Surely "analysing" and "behaviour", or "analyzing" and "behavior", but not a mixture. Is that what the colour purple (sic) was trying to draw our attention to, Catherine?
I'd say it was more of a pink...
No, I just thought it was a particularly cool book title, only beating "Psychotherapy Cults: An Iatrogenic Perversion" by a small margin. At least the guy was consistent. If you're going to have a perversion, IMHO, you might as well have an iatrogenic one. But I think a Chimpanzee Daughter in a Psychotherapist's Family is quite something (speaking as a Materials Scientist Mother of two Orang Utan Sons).
On that subject, did you know that the term gamut was adopted from the field of music, where it means the set of pitches of which musical melodies are composed; Shakespeare's use of the term in The Taming of the Shrew is sometimes attributed to the author/musician, Thomas Morley?
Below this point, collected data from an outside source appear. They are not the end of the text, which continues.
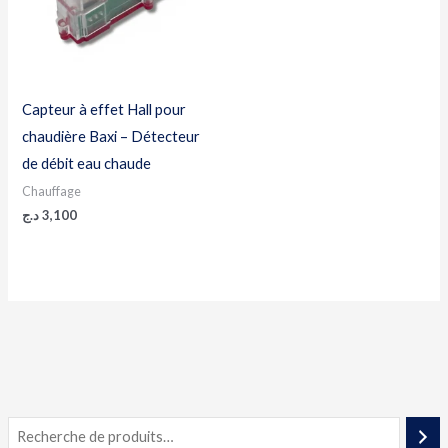
Capteur à effet Hall pour
chaudière Baxi – Détecteur
de débit eau chaude
Chauffage
د.ج
3,100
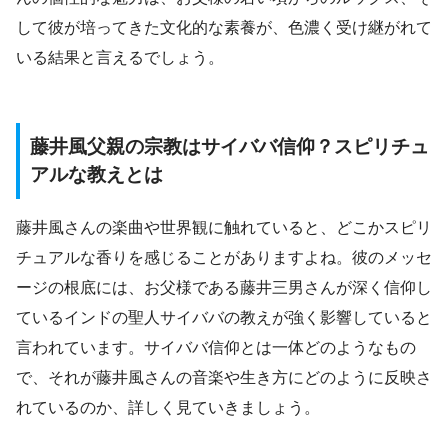
して彼が培ってきた文化的な素養が、色濃く受け継がれて
いる結果と言えるでしょう。
藤井風父親の宗教はサイババ信仰？スピリチュ
アルな教えとは
藤井風さんの楽曲や世界観に触れていると、どこかスピリ
チュアルな香りを感じることがありますよね。彼のメッセ
ージの根底には、お父様である藤井三男さんが深く信仰し
ているインドの聖人サイババの教えが強く影響していると
言われています。サイババ信仰とは一体どのようなもの
で、それが藤井風さんの音楽や生き方にどのように反映さ
れているのか、詳しく見ていきましょう。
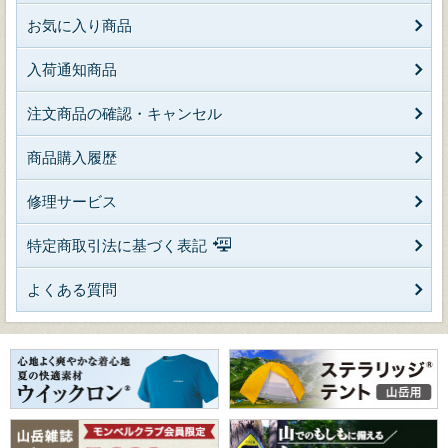
お気に入り商品
入荷通知商品
注文商品の確認・キャンセル
商品購入履歴
修理サービス
特定商取引法に基づく表記
よくある質問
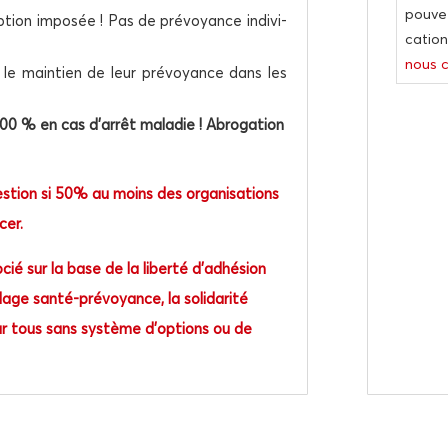
pou­ve
tion impo­sée ! Pas de pré­voyance indi­vi­
ca­tio
nous c
 le main­tien de leur pré­voyance dans les
100 % en cas d’arrêt mala­die ! Abro­ga­tion
­tion si 50% au moins des orga­ni­sa­tions
ncer.
cié sur la base de la liber­té d’adhésion
lage san­té-pré­voyance, la soli­da­ri­té
r tous sans sys­tème d’options ou de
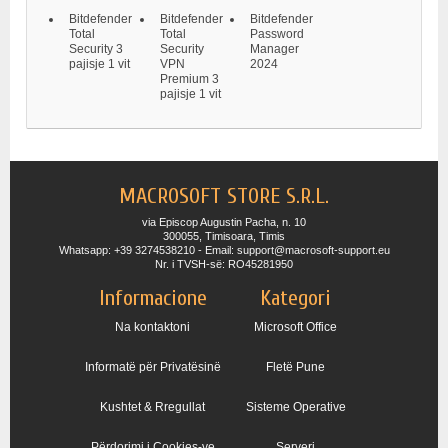
Bitdefender
Bitdefender
Bitdefender
Total
Total
Password
Security 3
Security
Manager
pajisje 1 vit
VPN
2024
Premium 3
pajisje 1 vit
MACROSOFT STORE S.R.L.
via Episcop Augustin Pacha, n. 10
300055, Timisoara, Timis
Whatsapp: +39 3274538210 - Email: support@macrosoft-support.eu
Nr. i TVSH-së: RO45281950
Informacione
Kategori
Na kontaktoni
Microsoft Office
Informatë për Privatësinë
Fletë Pune
Kushtet & Rregullat
Sisteme Operative
Përdorimi i Cookies-ve
Serveri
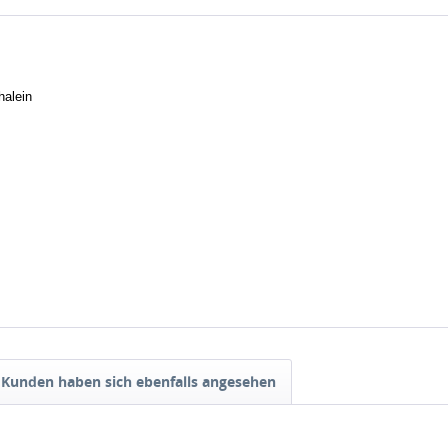
halein
Kunden haben sich ebenfalls angesehen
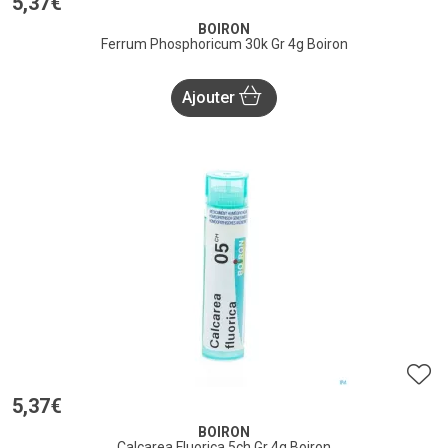
5
,
37
€
BOIRON
Ferrum Phosphoricum 30k Gr 4g Boiron
Ajouter
5
,
37
€
BOIRON
Calcarea Fluorica 5ch Gr 4g Boiron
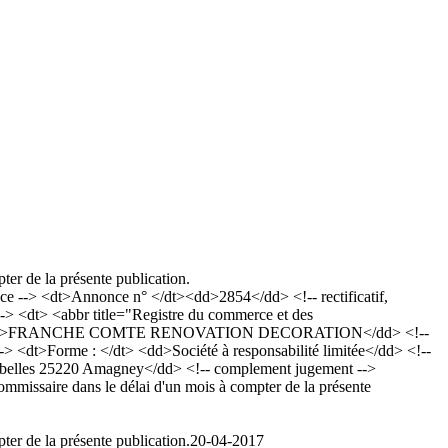
ter de la présente publication.
--> <dt>Annonce n° </dt><dd>2854</dd> <!-- rectificatif,
> <dt> <abbr title="Registre du commerce et des
 :</dt> <dd>FRANCHE COMTE RENOVATION DECORATION</dd> <!--
-> <dt>Forme : </dt> <dd>Société à responsabilité limitée</dd> <!--
Mirabelles 25220 Amagney</dd> <!-- complement jugement -->
ommissaire dans le délai d'un mois à compter de la présente
ter de la présente publication.
20-04-2017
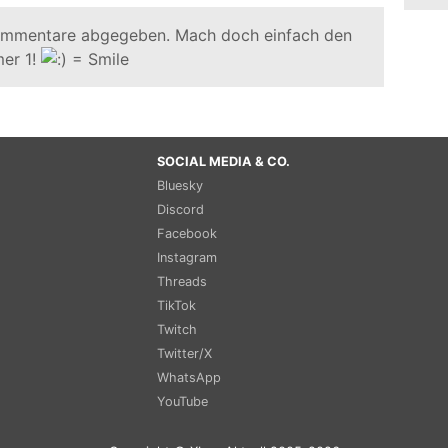
ommentare abgegeben. Mach doch einfach den
er 1!
SOCIAL MEDIA & CO.
Bluesky
Discord
Facebook
Instagram
Threads
TikTok
Twitch
Twitter/X
WhatsApp
YouTube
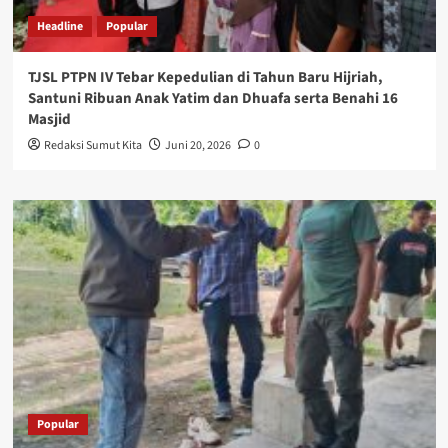
Headline
Popular
TJSL PTPN IV Tebar Kepedulian di Tahun Baru Hijriah,
Santuni Ribuan Anak Yatim dan Dhuafa serta Benahi 16
Masjid
Redaksi Sumut Kita
Juni 20, 2026
0
Popular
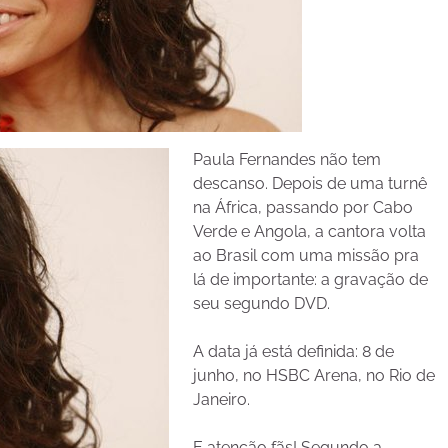
Paula Fernandes não tem
descanso. Depois de uma turnê
na África, passando por Cabo
Verde e Angola, a cantora volta
ao Brasil com uma missão pra
lá de importante: a gravação de
seu segundo DVD.
A data já está definida: 8 de
junho, no HSBC Arena, no Rio de
Janeiro.
E atenção fãs! Segundo a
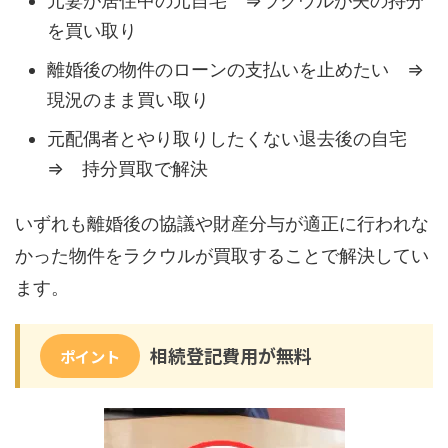
元妻が居住中の元自宅 ⇒ラクウルが夫の持分
を買い取り
離婚後の物件のローンの支払いを止めたい ⇒
現況のまま買い取り
元配偶者とやり取りしたくない退去後の自宅
⇒ 持分買取で解決
いずれも離婚後の協議や財産分与が適正に行われな
かった物件をラクウルが買取することで解決してい
ます。
相続登記費用が無料
ポイント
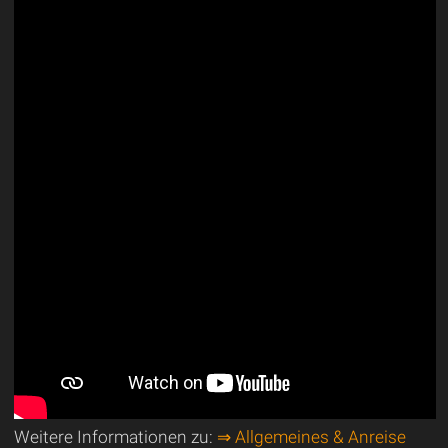
Weitere Informationen zu:
⇒ Allgemeines & Anreise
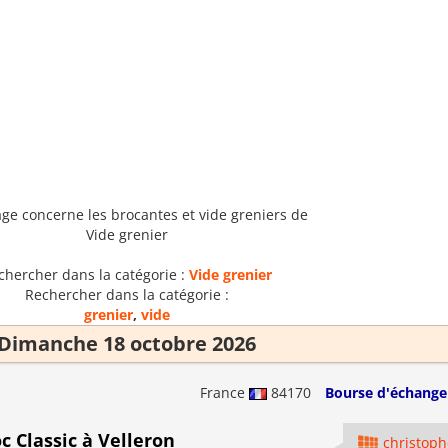
age concerne les brocantes et vide greniers de
Vide grenier
chercher dans la catégorie :
Vide grenier
Rechercher dans la catégorie :
grenier
,
vide
Dimanche 18 octobre 2026
France
84170
Bourse d'échange 
 Classic à Velleron
christoph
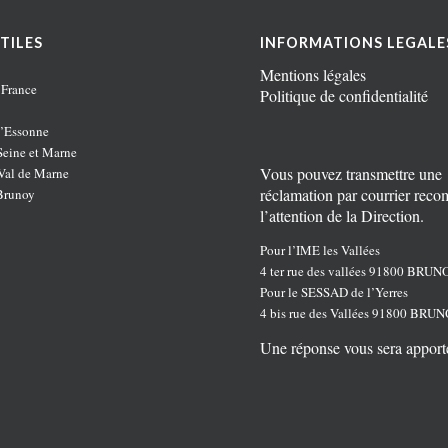
TILES
INFORMATIONS LEGALE
Mentions légales
 France
Politique de confidentialité
’Essonne
eine et Marne
Vous pouvez transmettre une
al de Marne
réclamation par courrier rec
Brunoy
l’attention de la Direction.
Pour l’IME les Vallées
4 ter rue des vallées 91800 BRUN
Pour le SESSAD de l’Yerres
4 bis rue des Vallées 91800 BRU
Une réponse vous sera apport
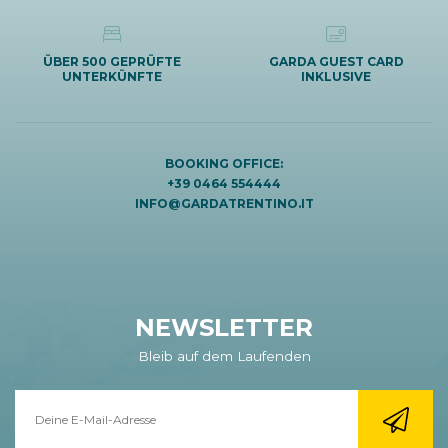
ÜBER 500 GEPRÜFTE
GARDA GUEST CARD
UNTERKÜNFTE
INKLUSIVE
BOOKING OFFICE:
+39 0464 554444
INFO@GARDATRENTINO.IT
NEWSLETTER
Bleib auf dem Laufenden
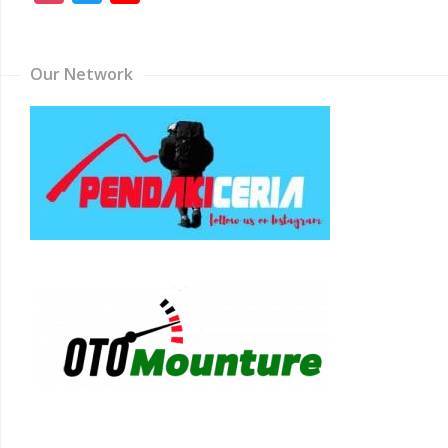
Channel
Our Network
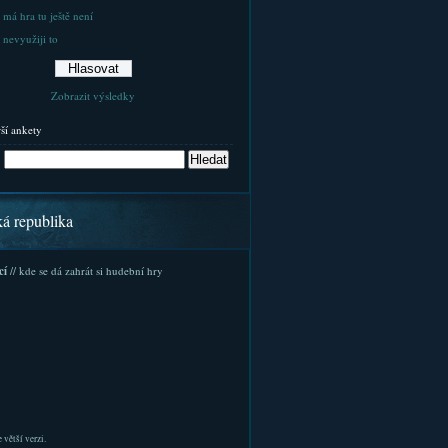
 má hra tu ještě není
 nevyužiji to
Zobrazit výsledky
rší ankety
ká republika
cí
// kde se dá zahrát si hudební hry
 větší verzi.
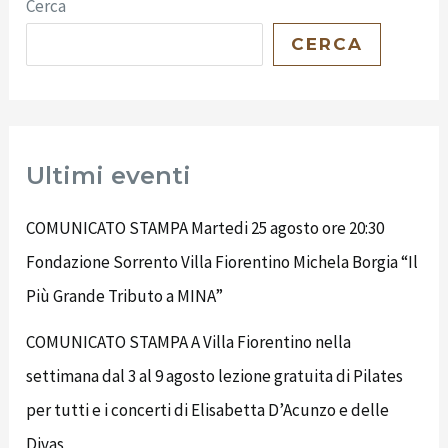
Cerca
CERCA
Ultimi eventi
COMUNICATO STAMPA Martedi 25 agosto ore 20:30
Fondazione Sorrento Villa Fiorentino Michela Borgia “Il
Più Grande Tributo a MINA”
COMUNICATO STAMPA A Villa Fiorentino nella
settimana dal 3 al 9 agosto lezione gratuita di Pilates
per tutti e i concerti di Elisabetta D’Acunzo e delle
Divas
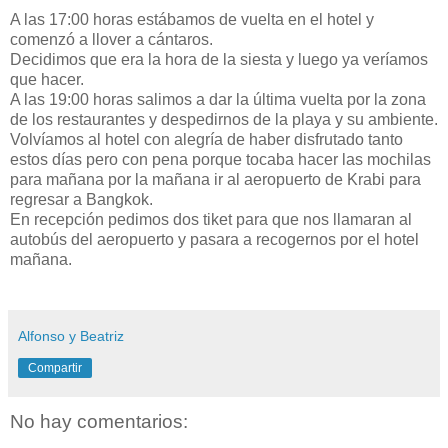
A las 17:00 horas estábamos de vuelta en el hotel y
comenzó a llover a cántaros.
Decidimos que era la hora de la siesta y luego ya veríamos
que hacer.
A las 19:00 horas salimos a dar la última vuelta por la zona
de los restaurantes y despedirnos de la playa y su ambiente.
Volvíamos al hotel con alegría de haber disfrutado tanto
estos días pero con pena porque tocaba hacer las mochilas
para mañana por la mañana ir al aeropuerto de Krabi para
regresar a Bangkok.
En recepción pedimos dos tiket para que nos llamaran al
autobús del aeropuerto y pasara a recogernos por el hotel
mañana.
Alfonso y Beatriz
Compartir
No hay comentarios:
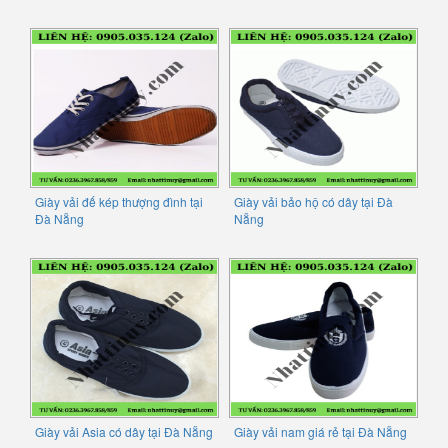
Giày vải đế kép thượng đình tại
Giày vải bảo hộ có dây tại Đà
Đà Nẵng
Nẵng
Giày vải Asia có dây tại Đà Nẵng
Giày vải nam giá rẻ tại Đà Nẵng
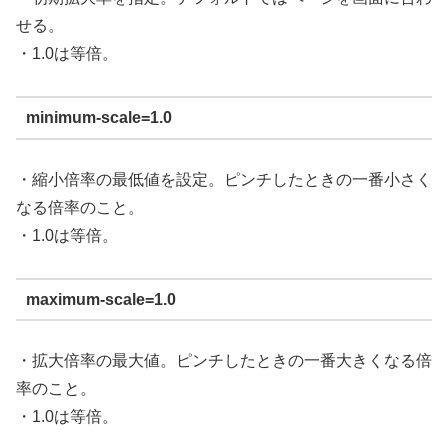
せる。
・1.0は等倍。
minimum-scale=1.0
・縮小倍率の最低値を設定。ピンチしたときの一番小さく
なる倍率のこと。
・1.0は等倍。
maximum-scale=1.0
・拡大倍率の最大値。ピンチしたときの一番大きくなる倍
率のこと。
・1.0は等倍。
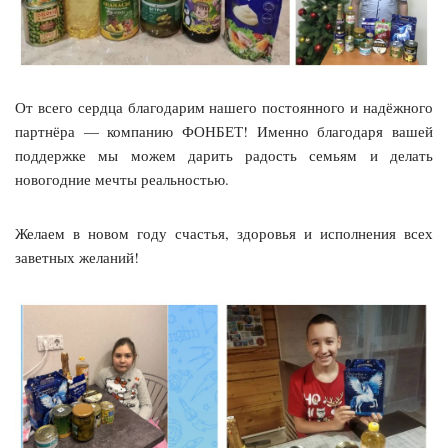
От всего сердца благодарим нашего постоянного и надёжного
партнёра — компанию ФОНБЕТ! Именно благодаря вашей
поддержке мы можем дарить радость семьям и делать
новогодние мечты реальностью.
Желаем в новом году счастья, здоровья и исполнения всех
заветных желаний!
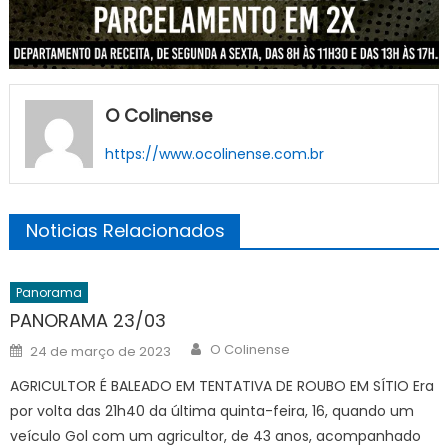
O Colinense
https://www.ocolinense.com.br
Noticias Relacionados
Panorama
PANORAMA 23/03
Author
Posted
O Colinense
24 de março de 2023
on
AGRICULTOR É BALEADO EM TENTATIVA DE ROUBO EM SÍTIO Era
por volta das 21h40 da última quinta-feira, 16, quando um
veículo Gol com um agricultor, de 43 anos, acompanhado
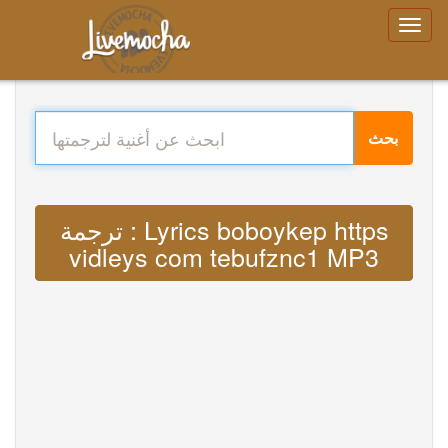
بحث
ترجمة : Lyrics boboykep https
vidleys com tebufznc1 MP3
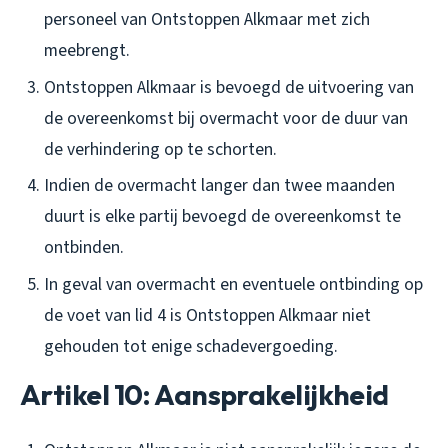
personeel van Ontstoppen Alkmaar met zich
meebrengt.
Ontstoppen Alkmaar is bevoegd de uitvoering van
de overeenkomst bij overmacht voor de duur van
de verhindering op te schorten.
Indien de overmacht langer dan twee maanden
duurt is elke partij bevoegd de overeenkomst te
ontbinden.
In geval van overmacht en eventuele ontbinding op
de voet van lid 4 is Ontstoppen Alkmaar niet
gehouden tot enige schadevergoeding.
Artikel 10: Aansprakelijkheid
In the 1850s, the term was applied to a range of colors or hue, for example by Thomas De Quincey who wrote, "Porphyry, I have heard, runs through as large a gamut of hues as marble."
In color theory, the gamut of a device or process is that portion of the color space that can be represented, or reproduced. Generally, the color gamut is specified in the hue–saturation plane, as many systems can produce colors over a wide intensity range within their color gamut; in addition, for subtractive color systems, such as printing, the range of intensity available in the system is for the most part meaningless outside the context of its illumination.
When certain colors cannot be displayed within a particular color model, those colors are said to be out of gamut. For example, pure red which is contained in the RGB color model gamut is out of gamut in the CMYK model.
:mrgreen:
gamut's a great word. good name for a band.